Now look up from your screen (if you’re reading this at the office – … :-)) and take a look at your colleagues around you. What do you see?

Can you tell what they are doing right now? I can’t.

Also, all of them would find it very odd, if I walked over and stood behind them to watch what they were doing. Many of my colleagues wouldn’t think this to be ok. Thinking about this made me realize, that your screen is a very delicate zone.

It is widely accepted that you consider your screen totally private – for your eyes only. Nobody should have his/her nose in it. It is your personal, most intimate space at work.

How you organize your tasks or work off your emails, which applications and files you keep open, where you store your files, how you name them, how you actually follow a process, how you fill out a form or use a template, how you search for that form, or store a filled-out one on your desktop, what short cuts you use, how you swap between screens, how you name your folders, how you use Word/PowerPoint, etc, etc.

Nobody really knows exactly what you’re doing. And there can’t be any standards, really. And – after talking to many colleagues about this – all of us (including me!) think that we’re pretty well organized and efficient. (It reminds me of the 80% that claim to be above-average drivers.)

The facts prove a difference: 38% of our time is wasted through interruptions, waiting, searching, explaining, correcting, sorting, following and transporting stuff.
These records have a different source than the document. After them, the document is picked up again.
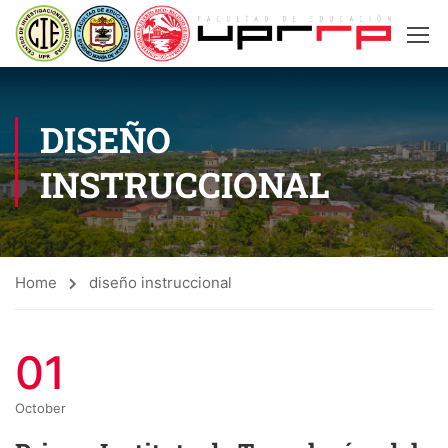
DISEÑO
INSTRUCCIONAL
Home
diseño instruccional
01
October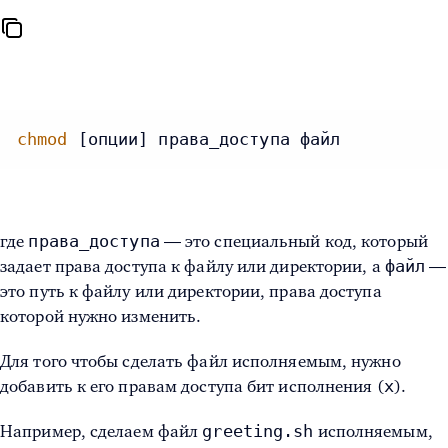
chmod
 [опции] права_доступа файл
права_доступа
где
— это специальный код, который
файл
задает права доступа к файлу или директории, а
—
это путь к файлу или директории, права доступа
которой нужно изменить.
Для того чтобы сделать файл исполняемым, нужно
x
добавить к его правам доступа бит исполнения (
).
greeting.sh
Например, сделаем файл
исполняемым,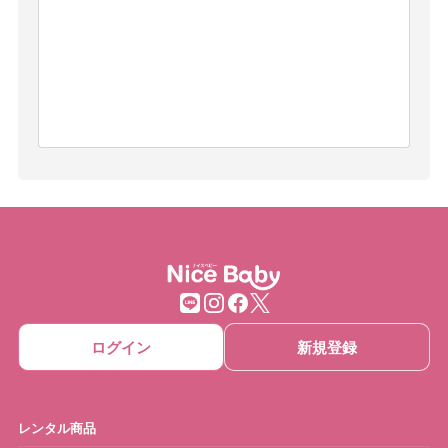
ログイン
新規登録
レンタル商品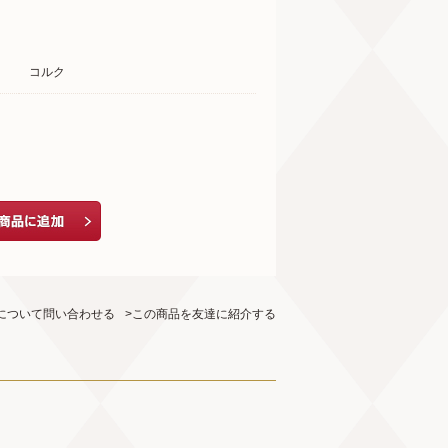
コルク
について問い合わせる
>この商品を友達に紹介する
(c) Pocket Power “Wertstromdesign”

38% is huge!

We’ve had great success with mixed teams mapping their Value Stream with sticky notes. We can underline these 35-40% as the teams back these estimates after looking at what they currently do. Think about this: We’d be done working every Wednesday night.

Liberate your screens.

In order to systematically gain competitiveness we need to get better at “seeing”. We need to create a transparency unknown until today at the Office. Culturally, this is huge!

It wouldn’t be your laptop and your screen, it would be the company’s – and you operate it.

If you worked on construction sites (I did.), you are used to seeing each other at work, the tools and machinery being used. It allows to see things happening before they lead to damages or even accidents – but most of all, you very quickly start copying something that works better than the way you were doing it until now.

I’ve not come across a gardener that wouldn’t let me watch him use his shovel, or a back hoe, or a painter setting up scaffolding and plastic covers – certainly not when I was in the same team.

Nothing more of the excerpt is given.